The column headers in a MIDAS files may contain a second (userword) level of identification (e.g. headers for columns describing various cytokine treatments might begin with “TR:Cytokine”). When present, these secondary identifiers allow Software (e.g., DataRail’s importer) to identify automatically the dimensions of a new compendium.

Code	Description	handled in CellNOptR
ID	Identifiers
TR	Treatment	yes
DA	Data acquisition	yes
DV	Data value	yes

Example:

TR:mock:CellLine	TR:EGF	TR:TNFa	DA:Akt	DA:Hsp27	DV:Akt	DV:Hsp27
1	1	0	0	0	0	0
1	0	1	0	0	0	0
1	1	0	10	10	1	0.2
1	0	1	10	10	1	0.5

Each value is separated by a comma and you could have space, tabs between commas. So, the final format could be as follows:

TR:mock:CellLine, TR:EGF, TR:TNFa, TR:PI3Ki, DA:Akt, DA:Hsp27, DV:Akt, DV:Hsp27
1,1,0,0, 0,0,   0,0
1,0,1,0, 0,0,   0,0
1,1,0,0, 10,10, 0.82,0.7
1,0,1,0, 10,10, 0.91,0.7

Let us explain the header:

The first row is the header describing the content of each colum.
commas separate all fields.
Each fields must starts with one of the valid code followed by a column (e.g., TR: or DA:).
Subfields are possible: TR:whatever:EGF
Special fields such as CellLine, NOCYTO and NOINHIB are ignored.
The number of DA and DV must be equal except if you use the special name DA:ALL (see later).
Inhibitors are coded by adding the letter i after the name (e.g., TR:PI3Ki) Warning: do we have special cases of name ending with the letter i ?

The data above is made of rows that length is as long as the header. Fields may be empty, which is not the case here. If so, software should replace the value by (e.g., NA in R language) and cope with it.

Each row represents a given treatment at a given time. Time are coded with the DA code. Values are coded within the DV columns. Let us look at the 2 first rows. The time is 0. The next two other rows are coded for the time 10. The treatements (3 first colums) are found at the different time.

In MIDAS file, data should be ordered by time although some software may deal with it.

2.2.2. Filename issue

From the Reference below:

MIDAS file has a unique identifier (UID) composed of the following fields:
(i) a two-letter data/file-type code (e.g., PDfor Primary Data, MD for
multiplex data), (ii) a three-letter creator code (typically initials),
(iii) an identification number of arbitrary length that is unique across
the entire system, and (iv) a free-text suffix that serves as a mnemonic
to improve human readability. For example, the primary data discussed in
the text might be tagged MD-LGA-11111-CytoInh17phFI-BLK

In practice, only a few files are coded that way. One reason is that the UID tag is hardly used.
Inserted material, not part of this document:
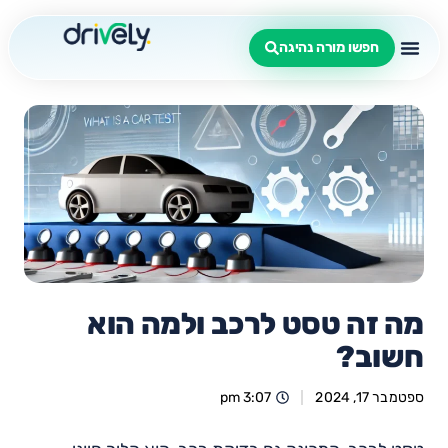
חפשו מורה נהיגה
מה זה טסט לרכב ולמה הוא
חשוב?
ספטמבר 17, 2024
3:07 pm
Another inconsistency is that dashes are not used or replaced by __. Besides, many files contain the word Data. Finally, the name tag (e.g. LGA above) is not good practice because public file should give the feeling they belong to everybody. However, one consistency is the extension being .csv.

Reference: J. Saez-Rodriguez, A. Goldsipe, J. Muhlich, L. Alexopoulos, B. Millard, D. A. Lauffenburger, P. K. Sorger, Flexible Informatics for Linking Experimental Data to Mathematical Models via DataRail. Bioinformatics, 24:6, 840-847 (2008). Citations

2.2.3. Proposal for filename convention

Do not use the DATA/Data word. Instead start all files with MD- and use the extension .csv
Separate the names that describe your data with dashes.
Underscore could be use internally to refine a name
MD must be capitalised, other names can use any convention but we recomment polish convention (e.g., capitalize words)

MD-Tag1-Tag2.csv

MD indicates that this is a MIDAS file so no need to set Data in the filename anymore. Tag1 is a general description tag (containing _ possibly) and Tag2 is a variant of Tag1. For instance, Tag1 could be Toy and Tag2 a name to differentiate different Toy data sets.

Correct:

MD-Toy.csv
MD-Toy-variant1.csv
MD-LiverDream.csv
MD-LiverDREAM.csv

DataRail

3. Developers Guide

3.1. R code conventions

There are just a few conventions that should be taken into account when developping/changing CellNOptR and add-on package such as CNORfuzzy, CNORode…

Note: Do not change the layout of a file except if you think it does not fulfill the following conventions.

3.1.1 Function naming convention

Acronyms should be all in big caps (e.g, NONC, MIDAS, SIF, PDF, CNO).
Functions must start with small caps except if acronym.
If several words make up a function name, each word should start with a big Cap to ease the reading (e.g., compressModel, cutSimList)
A word following an acronym should start with big cap except for CNOlist that is used everywhere with small caps for “list”.
If a number splits 2 words (e.g. sif2graph) then no need for a big cap. The name is clear enough.

Correct:

prep4sim
plotFit
readMIDAS

Incorrect:

prep4SIM
PlotFit
readMidas

3.1.2. Tabulations

Some people uses tabs, some others spaces. We decide to use spaces instead of tabs (4 spaces for 1 tab). This is just an arbitrary convention to avoid mixing both without knowing. Easy to set up in any editor.

Code should look like (not the spaces, the curly brackets:

preprocessing <- function(Model){
    m <- Model
    for (r in 1:length(Model$reacID){
        # do something
    } # end of for loop
} # end of main function

At least not something like:

preprocessing <- function(Model){
m <- Model
for (r in 1:length(Model$reacID){
# do something
} # end of for loop

3.1.3. Function arguments convention

Should follow the same rule as for the naming convention and be consistent over all functions and packages.

Correct:

CNOlist
maxTime
elitism
simList
model

Incorrect:

CNOLIST
MaxTime
Elistism
SimList
Model

3.1.4. Variable name convention

should be lower caps
see function naming convention if acronym is present or variable name made of several words.

Correct:

maxTime, maxtime
simList, simlist
pMutation

Incorrect:

MaxTime
MAXTIME
Pmutation

Ambiguous:

initBstring since B is not a word but an abbreviation. It should be initBitString somehow but this is long. In such case, developer has to make a choice.

3.1.5. 80 characters length

You should try to stick to a maximum length of 80 characters per line. Two reasons:

If you want to print the code, the layout is nicer
More than 80 characters per line systematically is probably because the code is not modular enough
To compare 2 files, it is convenient to open 2 windows side by side hence the need for reasonable width.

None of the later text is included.